Task :: Starting with the line with "YIWU YUXING IMPORT AND EXPORT FIRM" in the entries below and going on through the line with "monetären Sackgasse.Und der private Mensch", output every line exactly and nothing more. No pictures.
───── Data in this exercise ─────
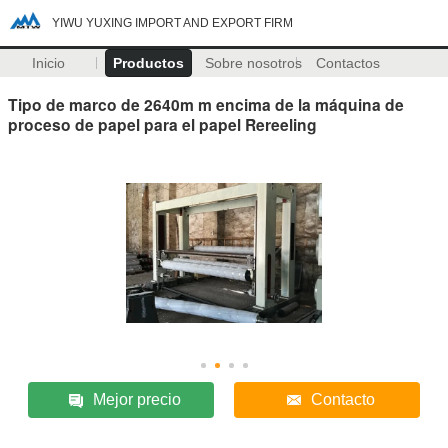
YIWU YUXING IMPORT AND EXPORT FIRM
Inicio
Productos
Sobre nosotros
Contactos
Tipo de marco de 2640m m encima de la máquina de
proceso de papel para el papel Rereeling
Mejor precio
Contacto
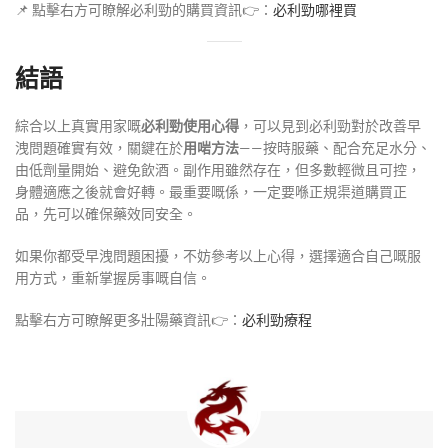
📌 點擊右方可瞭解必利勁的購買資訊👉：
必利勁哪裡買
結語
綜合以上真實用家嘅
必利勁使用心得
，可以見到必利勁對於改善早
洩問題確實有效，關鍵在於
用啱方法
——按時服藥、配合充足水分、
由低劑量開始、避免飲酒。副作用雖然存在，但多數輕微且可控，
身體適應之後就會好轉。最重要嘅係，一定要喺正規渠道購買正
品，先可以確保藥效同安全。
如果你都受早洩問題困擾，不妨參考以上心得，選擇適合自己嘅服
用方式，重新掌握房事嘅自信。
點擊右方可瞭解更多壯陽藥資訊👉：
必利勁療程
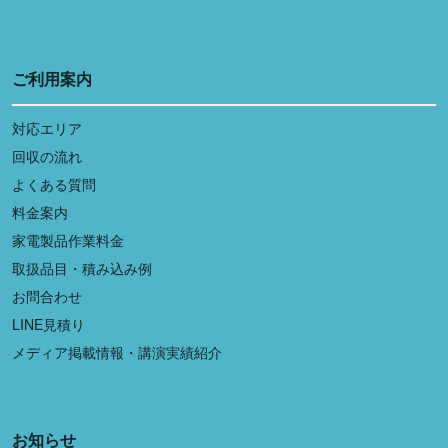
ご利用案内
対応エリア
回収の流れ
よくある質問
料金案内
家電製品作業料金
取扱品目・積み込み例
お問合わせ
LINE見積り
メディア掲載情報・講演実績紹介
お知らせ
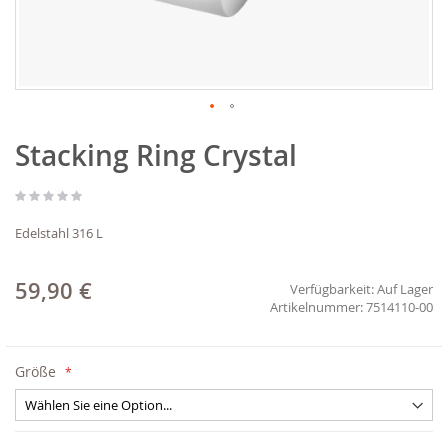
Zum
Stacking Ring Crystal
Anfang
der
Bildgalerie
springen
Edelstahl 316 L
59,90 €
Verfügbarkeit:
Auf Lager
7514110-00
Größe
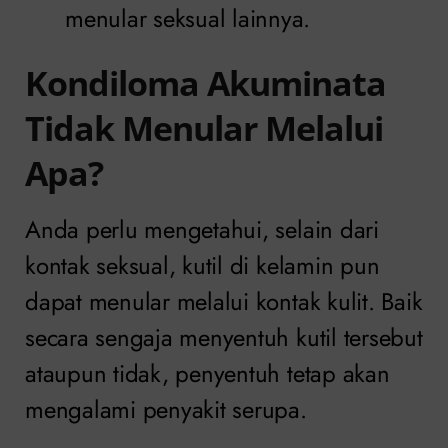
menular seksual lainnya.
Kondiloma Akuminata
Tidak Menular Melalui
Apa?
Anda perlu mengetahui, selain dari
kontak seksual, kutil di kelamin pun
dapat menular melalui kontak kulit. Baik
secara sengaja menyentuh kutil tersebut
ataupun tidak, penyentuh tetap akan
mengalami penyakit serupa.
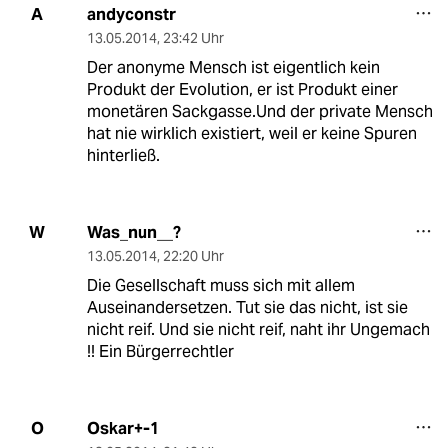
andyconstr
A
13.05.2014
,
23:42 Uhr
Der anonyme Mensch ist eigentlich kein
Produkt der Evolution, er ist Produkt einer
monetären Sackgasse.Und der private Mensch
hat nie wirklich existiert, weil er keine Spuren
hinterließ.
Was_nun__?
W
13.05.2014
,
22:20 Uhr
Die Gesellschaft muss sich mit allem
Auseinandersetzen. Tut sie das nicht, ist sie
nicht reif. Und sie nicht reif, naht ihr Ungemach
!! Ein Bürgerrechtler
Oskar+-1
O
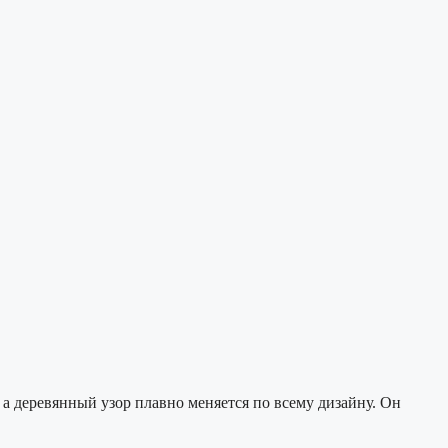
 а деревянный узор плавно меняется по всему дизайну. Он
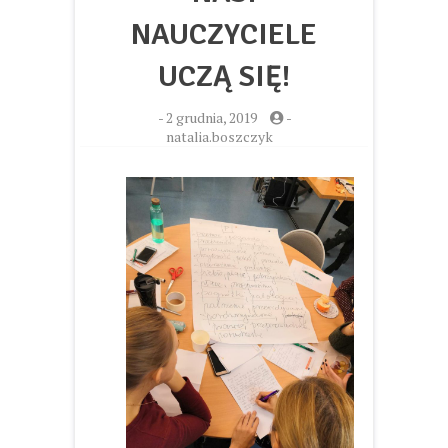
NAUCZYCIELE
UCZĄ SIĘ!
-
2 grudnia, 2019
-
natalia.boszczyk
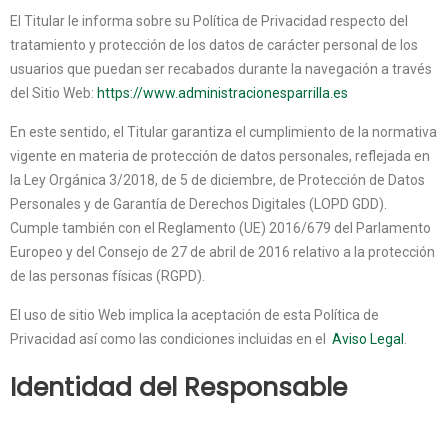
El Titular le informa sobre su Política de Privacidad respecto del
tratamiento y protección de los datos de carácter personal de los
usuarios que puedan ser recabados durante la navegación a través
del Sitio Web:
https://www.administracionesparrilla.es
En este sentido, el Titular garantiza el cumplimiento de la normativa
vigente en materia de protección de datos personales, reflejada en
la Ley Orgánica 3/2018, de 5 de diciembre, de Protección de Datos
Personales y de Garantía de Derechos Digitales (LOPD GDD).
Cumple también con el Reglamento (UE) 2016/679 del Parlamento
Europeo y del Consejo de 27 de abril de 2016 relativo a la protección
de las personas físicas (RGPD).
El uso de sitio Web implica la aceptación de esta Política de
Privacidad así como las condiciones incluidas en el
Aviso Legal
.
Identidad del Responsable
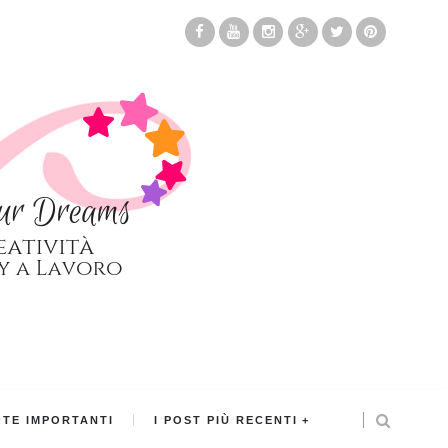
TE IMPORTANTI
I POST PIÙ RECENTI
─────
───── Data in this exercise ─────
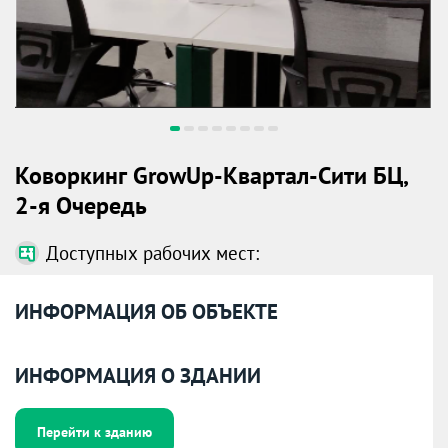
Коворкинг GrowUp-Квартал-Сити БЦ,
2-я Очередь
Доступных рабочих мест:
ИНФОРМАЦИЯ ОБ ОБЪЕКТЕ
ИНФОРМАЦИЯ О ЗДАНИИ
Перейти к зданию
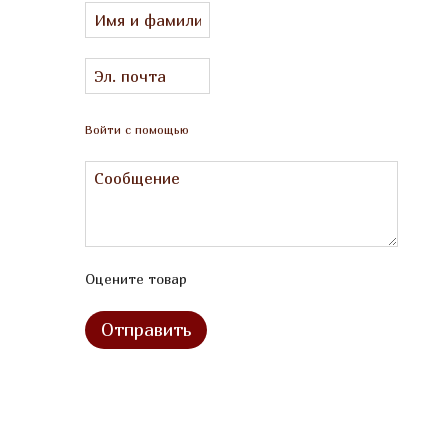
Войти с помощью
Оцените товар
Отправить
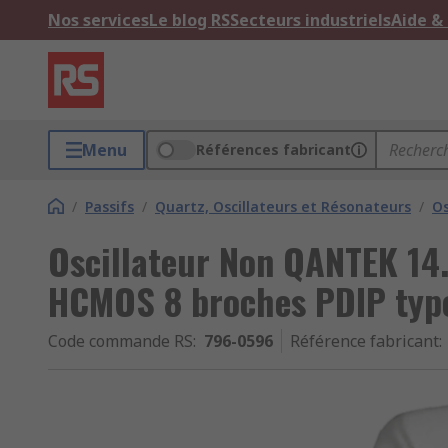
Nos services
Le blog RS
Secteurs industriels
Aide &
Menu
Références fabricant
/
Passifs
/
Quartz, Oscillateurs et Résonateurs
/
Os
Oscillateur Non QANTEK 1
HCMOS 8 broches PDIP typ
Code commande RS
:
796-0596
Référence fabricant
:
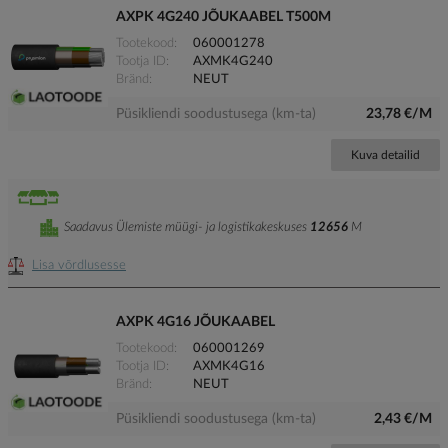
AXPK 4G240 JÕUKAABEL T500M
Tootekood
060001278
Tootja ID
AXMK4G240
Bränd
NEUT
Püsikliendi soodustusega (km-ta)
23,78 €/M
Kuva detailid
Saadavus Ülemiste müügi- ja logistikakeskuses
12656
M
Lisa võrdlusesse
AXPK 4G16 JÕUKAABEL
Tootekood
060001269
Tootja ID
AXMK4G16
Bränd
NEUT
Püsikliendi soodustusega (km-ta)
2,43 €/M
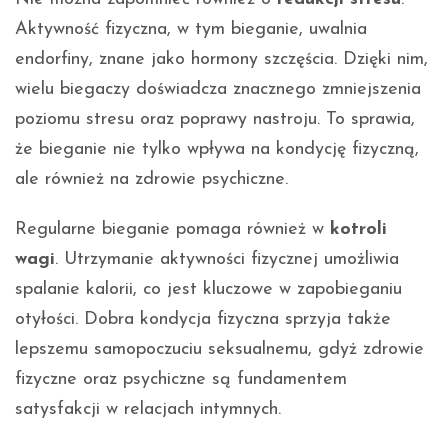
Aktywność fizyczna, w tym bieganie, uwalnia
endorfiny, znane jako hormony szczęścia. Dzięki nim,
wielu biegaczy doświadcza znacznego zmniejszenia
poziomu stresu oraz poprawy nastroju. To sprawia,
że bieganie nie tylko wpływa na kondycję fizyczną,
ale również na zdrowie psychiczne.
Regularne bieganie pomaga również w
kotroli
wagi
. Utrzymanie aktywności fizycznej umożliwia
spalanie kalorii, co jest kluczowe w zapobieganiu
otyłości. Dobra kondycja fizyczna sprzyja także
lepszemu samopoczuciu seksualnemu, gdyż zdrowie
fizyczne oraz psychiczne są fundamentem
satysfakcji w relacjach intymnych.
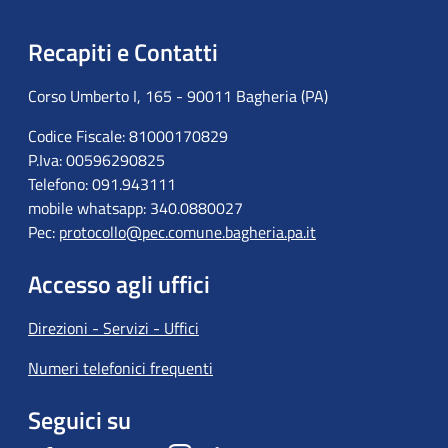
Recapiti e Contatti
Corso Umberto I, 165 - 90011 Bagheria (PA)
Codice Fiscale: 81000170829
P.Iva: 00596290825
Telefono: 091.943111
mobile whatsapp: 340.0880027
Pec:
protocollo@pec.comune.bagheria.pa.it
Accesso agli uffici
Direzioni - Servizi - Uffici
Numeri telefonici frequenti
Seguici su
─────
Exercise result ::
YIWU YUXING IMPORT AND EXPORT FIRM
Inicio
Productos
Sobre nosotros
Contactos
Tipo de marco de 2640m m encima de la máquina de
proceso de papel para el papel Rereeling
Mejor precio
Contacto
📌 點擊右方可瞭解必利勁的購買資訊👉：
必利勁哪裡買
結語
綜合以上真實用家嘅
必利勁使用心得
，可以見到必利勁對於改善早
洩問題確實有效，關鍵在於
用啱方法
——按時服藥、配合充足水分、
由低劑量開始、避免飲酒。副作用雖然存在，但多數輕微且可控，
身體適應之後就會好轉。最重要嘅係，一定要喺正規渠道購買正
品，先可以確保藥效同安全。
如果你都受早洩問題困擾，不妨參考以上心得，選擇適合自己嘅服
用方式，重新掌握房事嘅自信。
點擊右方可瞭解更多壯陽藥資訊👉：
必利勁療程
ご利用案内
対応エリア
回収の流れ
よくある質問
料金案内
家電製品作業料金
取扱品目・積み込み例
お問合わせ
LINE見積り
メディア掲載情報・講演実績紹介
お知らせ
Zum
Stacking Ring Crystal
Anfang
der
Bildgalerie
springen
Edelstahl 316 L
59,90 €
Verfügbarkeit:
Auf Lager
7514110-00
Größe
menular seksual lainnya.
Kondiloma Akuminata
Tidak Menular Melalui
Apa?
Anda perlu mengetahui, selain dari
kontak seksual, kutil di kelamin pun
dapat menular melalui kontak kulit. Baik
secara sengaja menyentuh kutil tersebut
ataupun tidak, penyentuh tetap akan
mengalami penyakit serupa.
andyconstr
A
13.05.2014
,
23:42 Uhr
Der anonyme Mensch ist eigentlich kein
Produkt der Evolution, er ist Produkt einer
monetären Sackgasse.Und der private Mensch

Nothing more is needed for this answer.